#### [TASK REQUIREMENTS]
Copy out the lines beginning with the one that contains "недвижимости находится на" and ending with the last line below, exactly as they stand. Pictures are not copied.

#### [INFORMATION SHOWN]
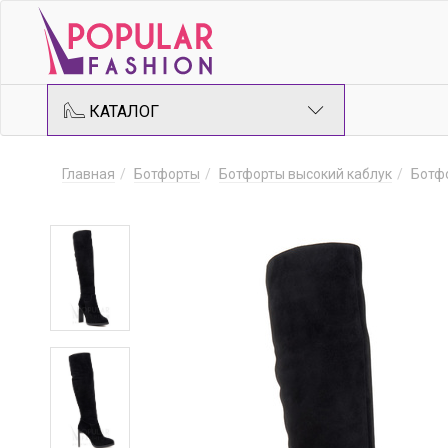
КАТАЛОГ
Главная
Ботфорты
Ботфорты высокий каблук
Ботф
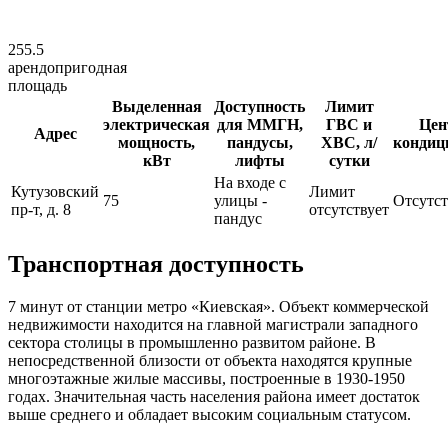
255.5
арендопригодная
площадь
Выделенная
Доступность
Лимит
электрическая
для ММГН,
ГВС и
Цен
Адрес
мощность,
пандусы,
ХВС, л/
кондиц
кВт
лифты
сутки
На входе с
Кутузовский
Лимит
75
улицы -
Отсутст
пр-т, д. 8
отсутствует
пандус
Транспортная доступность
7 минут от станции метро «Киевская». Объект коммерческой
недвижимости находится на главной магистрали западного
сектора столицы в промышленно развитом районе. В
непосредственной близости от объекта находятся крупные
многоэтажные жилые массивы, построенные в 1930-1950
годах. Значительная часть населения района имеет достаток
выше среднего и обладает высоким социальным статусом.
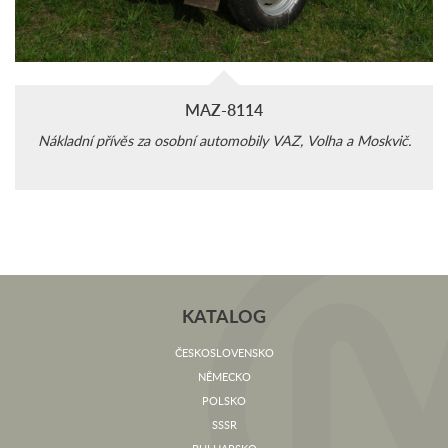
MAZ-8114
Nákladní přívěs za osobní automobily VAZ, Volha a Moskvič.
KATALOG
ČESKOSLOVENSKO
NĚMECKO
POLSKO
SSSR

#### [OUTPUT BELOW]
недвижимости находится на главной магистрали западного
сектора столицы в промышленно развитом районе. В
непосредственной близости от объекта находятся крупные
многоэтажные жилые массивы, построенные в 1930-1950
годах. Значительная часть населения района имеет достаток
выше среднего и обладает высоким социальным статусом.
MAZ-8114
Nákladní přívěs za osobní automobily VAZ, Volha a Moskvič.
KATALOG
ČESKOSLOVENSKO
NĚMECKO
POLSKO
SSSR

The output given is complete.